## [Problem to work on]
Return only the lines of the listing below that run from the line with "bloccare tentativi di" through the line with "логичным, но для", both ends included, exactly as written.
════
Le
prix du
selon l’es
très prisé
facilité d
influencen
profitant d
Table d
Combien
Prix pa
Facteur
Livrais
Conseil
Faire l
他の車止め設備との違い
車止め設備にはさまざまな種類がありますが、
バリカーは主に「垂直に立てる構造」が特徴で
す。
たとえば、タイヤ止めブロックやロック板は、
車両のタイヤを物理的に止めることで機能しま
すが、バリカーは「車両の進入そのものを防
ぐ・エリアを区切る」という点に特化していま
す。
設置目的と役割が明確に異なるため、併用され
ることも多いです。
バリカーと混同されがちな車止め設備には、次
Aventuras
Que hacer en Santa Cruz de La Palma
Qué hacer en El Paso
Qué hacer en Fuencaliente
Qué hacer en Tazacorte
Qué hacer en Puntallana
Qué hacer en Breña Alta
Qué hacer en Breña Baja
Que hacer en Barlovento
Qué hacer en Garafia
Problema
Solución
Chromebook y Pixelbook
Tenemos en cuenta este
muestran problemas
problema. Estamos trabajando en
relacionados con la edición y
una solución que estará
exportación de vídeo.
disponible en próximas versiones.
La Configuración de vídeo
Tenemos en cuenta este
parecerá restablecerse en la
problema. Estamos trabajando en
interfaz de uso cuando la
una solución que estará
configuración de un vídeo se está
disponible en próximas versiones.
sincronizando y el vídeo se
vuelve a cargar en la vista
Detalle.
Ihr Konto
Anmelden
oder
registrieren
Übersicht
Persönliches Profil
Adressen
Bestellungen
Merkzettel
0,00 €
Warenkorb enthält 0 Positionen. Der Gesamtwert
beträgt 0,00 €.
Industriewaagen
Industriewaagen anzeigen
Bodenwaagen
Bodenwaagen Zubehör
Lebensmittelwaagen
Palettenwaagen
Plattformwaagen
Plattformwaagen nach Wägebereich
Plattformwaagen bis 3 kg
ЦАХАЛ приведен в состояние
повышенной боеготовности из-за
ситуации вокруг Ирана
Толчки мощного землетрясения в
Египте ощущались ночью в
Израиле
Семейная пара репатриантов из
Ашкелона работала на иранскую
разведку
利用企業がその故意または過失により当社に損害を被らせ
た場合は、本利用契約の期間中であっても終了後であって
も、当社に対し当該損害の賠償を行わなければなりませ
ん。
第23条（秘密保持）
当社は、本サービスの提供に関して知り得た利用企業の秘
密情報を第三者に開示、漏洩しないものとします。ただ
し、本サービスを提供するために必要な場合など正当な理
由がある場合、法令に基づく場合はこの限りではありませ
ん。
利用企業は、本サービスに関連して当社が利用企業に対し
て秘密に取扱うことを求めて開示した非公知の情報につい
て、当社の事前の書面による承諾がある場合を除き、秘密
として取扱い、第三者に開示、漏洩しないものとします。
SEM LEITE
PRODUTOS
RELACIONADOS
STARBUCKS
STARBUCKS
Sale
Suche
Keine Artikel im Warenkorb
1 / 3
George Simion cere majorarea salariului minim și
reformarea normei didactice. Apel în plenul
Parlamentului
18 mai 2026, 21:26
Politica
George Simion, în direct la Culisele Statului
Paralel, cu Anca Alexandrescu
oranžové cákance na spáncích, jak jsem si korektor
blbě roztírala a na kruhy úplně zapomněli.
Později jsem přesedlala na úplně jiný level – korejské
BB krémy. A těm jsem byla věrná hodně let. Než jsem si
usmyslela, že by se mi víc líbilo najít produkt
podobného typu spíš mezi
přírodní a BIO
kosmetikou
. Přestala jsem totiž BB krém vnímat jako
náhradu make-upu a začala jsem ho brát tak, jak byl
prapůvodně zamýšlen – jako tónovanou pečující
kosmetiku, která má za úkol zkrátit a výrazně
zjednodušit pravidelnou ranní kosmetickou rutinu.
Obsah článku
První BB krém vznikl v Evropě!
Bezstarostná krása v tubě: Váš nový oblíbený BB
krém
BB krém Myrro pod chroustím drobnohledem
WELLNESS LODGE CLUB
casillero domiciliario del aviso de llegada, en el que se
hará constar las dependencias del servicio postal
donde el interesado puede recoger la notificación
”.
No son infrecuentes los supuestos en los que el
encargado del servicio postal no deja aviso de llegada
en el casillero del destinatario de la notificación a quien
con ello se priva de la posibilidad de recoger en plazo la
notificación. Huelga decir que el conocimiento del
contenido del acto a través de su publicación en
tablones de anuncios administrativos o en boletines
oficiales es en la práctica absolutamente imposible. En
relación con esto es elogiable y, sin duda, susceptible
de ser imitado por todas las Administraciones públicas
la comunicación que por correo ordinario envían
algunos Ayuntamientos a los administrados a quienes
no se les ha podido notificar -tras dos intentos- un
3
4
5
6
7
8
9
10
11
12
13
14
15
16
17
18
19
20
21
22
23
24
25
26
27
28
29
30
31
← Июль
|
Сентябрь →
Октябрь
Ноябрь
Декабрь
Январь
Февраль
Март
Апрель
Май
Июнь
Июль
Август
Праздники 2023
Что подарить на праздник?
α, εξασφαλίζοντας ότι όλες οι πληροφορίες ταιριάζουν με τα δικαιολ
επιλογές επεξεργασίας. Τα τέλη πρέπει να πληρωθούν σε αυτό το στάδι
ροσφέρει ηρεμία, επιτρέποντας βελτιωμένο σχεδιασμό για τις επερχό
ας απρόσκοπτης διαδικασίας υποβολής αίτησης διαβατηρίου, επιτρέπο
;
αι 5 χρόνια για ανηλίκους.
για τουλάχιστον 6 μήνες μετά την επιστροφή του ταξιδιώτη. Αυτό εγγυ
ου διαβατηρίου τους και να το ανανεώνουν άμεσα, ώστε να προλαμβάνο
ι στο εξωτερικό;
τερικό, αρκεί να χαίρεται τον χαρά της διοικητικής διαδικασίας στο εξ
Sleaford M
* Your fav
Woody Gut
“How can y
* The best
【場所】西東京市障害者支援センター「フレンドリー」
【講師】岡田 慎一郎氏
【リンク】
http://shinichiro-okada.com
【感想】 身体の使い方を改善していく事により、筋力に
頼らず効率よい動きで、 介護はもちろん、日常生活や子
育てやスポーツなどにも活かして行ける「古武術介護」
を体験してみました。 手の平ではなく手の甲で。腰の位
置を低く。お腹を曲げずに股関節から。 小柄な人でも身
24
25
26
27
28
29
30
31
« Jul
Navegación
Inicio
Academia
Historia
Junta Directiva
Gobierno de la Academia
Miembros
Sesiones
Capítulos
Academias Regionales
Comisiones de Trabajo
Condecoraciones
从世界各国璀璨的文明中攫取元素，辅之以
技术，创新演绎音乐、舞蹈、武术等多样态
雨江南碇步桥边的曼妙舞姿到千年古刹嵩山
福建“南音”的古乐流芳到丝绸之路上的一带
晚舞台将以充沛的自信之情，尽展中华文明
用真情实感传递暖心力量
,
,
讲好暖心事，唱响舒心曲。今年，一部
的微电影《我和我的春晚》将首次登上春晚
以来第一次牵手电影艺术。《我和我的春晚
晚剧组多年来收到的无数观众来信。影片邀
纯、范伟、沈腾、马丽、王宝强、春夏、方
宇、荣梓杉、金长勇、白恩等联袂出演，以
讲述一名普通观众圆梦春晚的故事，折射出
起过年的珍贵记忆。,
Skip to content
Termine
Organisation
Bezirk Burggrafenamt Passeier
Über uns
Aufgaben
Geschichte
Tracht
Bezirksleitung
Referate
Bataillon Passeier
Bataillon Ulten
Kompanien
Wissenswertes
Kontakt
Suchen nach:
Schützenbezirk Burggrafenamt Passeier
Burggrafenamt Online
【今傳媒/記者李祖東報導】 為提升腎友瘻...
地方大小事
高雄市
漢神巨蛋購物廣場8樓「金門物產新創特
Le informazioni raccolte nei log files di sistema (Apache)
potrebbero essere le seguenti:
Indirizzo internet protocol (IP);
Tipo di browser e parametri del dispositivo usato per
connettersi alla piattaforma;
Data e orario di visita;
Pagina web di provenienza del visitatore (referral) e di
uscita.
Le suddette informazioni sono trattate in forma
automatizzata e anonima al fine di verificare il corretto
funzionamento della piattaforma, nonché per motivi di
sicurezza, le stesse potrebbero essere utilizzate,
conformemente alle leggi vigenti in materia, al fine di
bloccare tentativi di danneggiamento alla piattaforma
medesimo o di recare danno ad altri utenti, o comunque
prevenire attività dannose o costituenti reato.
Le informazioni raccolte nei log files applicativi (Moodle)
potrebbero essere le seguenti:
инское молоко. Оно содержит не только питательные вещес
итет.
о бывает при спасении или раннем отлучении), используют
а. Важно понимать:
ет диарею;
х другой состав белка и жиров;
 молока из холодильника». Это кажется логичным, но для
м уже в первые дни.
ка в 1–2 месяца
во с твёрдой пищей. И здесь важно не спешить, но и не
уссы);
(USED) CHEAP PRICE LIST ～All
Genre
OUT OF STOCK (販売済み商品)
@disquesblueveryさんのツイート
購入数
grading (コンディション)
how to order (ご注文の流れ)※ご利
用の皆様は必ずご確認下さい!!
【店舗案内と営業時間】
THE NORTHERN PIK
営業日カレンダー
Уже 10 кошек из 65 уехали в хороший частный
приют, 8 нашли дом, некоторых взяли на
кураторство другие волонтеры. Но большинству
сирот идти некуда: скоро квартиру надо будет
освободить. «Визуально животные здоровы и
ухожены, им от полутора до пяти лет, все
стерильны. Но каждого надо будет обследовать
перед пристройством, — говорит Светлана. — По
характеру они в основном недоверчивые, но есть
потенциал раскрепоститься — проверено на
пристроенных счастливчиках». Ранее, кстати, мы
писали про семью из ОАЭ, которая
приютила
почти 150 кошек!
════
## [Solution for this exercise]
bloccare tentativi di danneggiamento alla piattaforma
medesimo o di recare danno ad altri utenti, o comunque
prevenire attività dannose o costituenti reato.
Le informazioni raccolte nei log files applicativi (Moodle)
potrebbero essere le seguenti:
инское молоко. Оно содержит не только питательные вещес
итет.
о бывает при спасении или раннем отлучении), используют
а. Важно понимать:
ет диарею;
х другой состав белка и жиров;
 молока из холодильника». Это кажется логичным, но для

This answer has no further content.